* _What to produce_
Reproduce the records. Keep every word exact and include no images.

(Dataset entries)

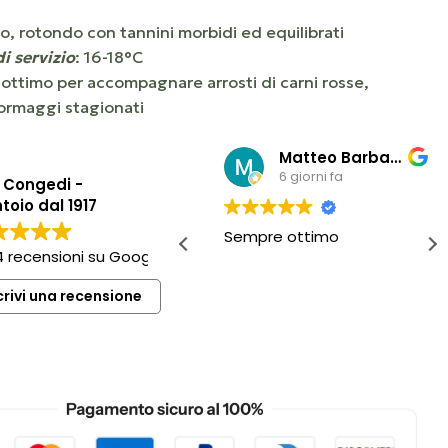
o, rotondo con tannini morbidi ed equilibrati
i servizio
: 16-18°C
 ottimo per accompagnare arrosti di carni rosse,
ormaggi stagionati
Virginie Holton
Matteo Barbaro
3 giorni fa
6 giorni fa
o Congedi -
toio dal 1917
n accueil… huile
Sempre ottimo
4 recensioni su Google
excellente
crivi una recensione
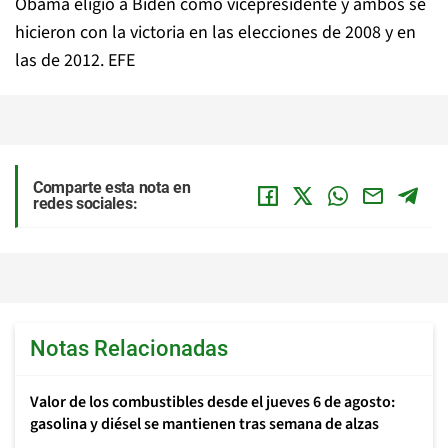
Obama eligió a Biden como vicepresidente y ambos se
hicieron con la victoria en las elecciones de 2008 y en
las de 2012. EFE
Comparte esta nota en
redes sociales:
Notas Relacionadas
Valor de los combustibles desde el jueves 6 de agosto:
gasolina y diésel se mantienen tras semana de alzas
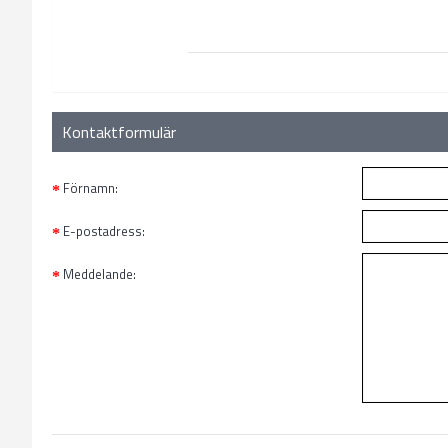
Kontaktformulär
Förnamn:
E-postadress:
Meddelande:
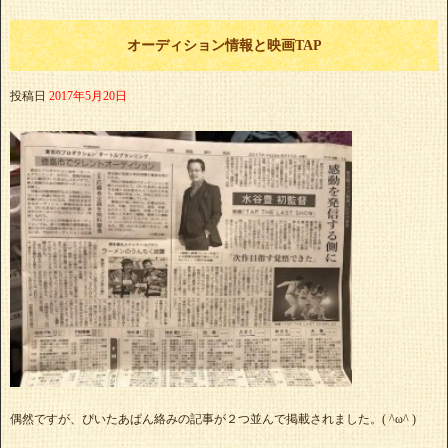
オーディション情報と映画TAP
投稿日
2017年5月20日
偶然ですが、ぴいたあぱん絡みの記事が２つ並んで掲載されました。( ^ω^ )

* _Expected answer_
o, rotondo con tannini morbidi ed equilibrati
i servizio
: 16-18°C
 ottimo per accompagnare arrosti di carni rosse,
ormaggi stagionati
Virginie Holton
Matteo Barbaro
3 giorni fa
6 giorni fa
o Congedi -
toio dal 1917
n accueil… huile
Sempre ottimo
4 recensioni su Google
excellente
crivi una recensione
Obama eligió a Biden como vicepresidente y ambos se
hicieron con la victoria en las elecciones de 2008 y en
las de 2012. EFE
Comparte esta nota en
redes sociales:
Notas Relacionadas
Valor de los combustibles desde el jueves 6 de agosto:
gasolina y diésel se mantienen tras semana de alzas
Kontaktformulär
Förnamn:
E-postadress:
Meddelande:
オーディション情報と映画TAP
投稿日
2017年5月20日
偶然ですが、ぴいたあぱん絡みの記事が２つ並んで掲載されました。( ^ω^ )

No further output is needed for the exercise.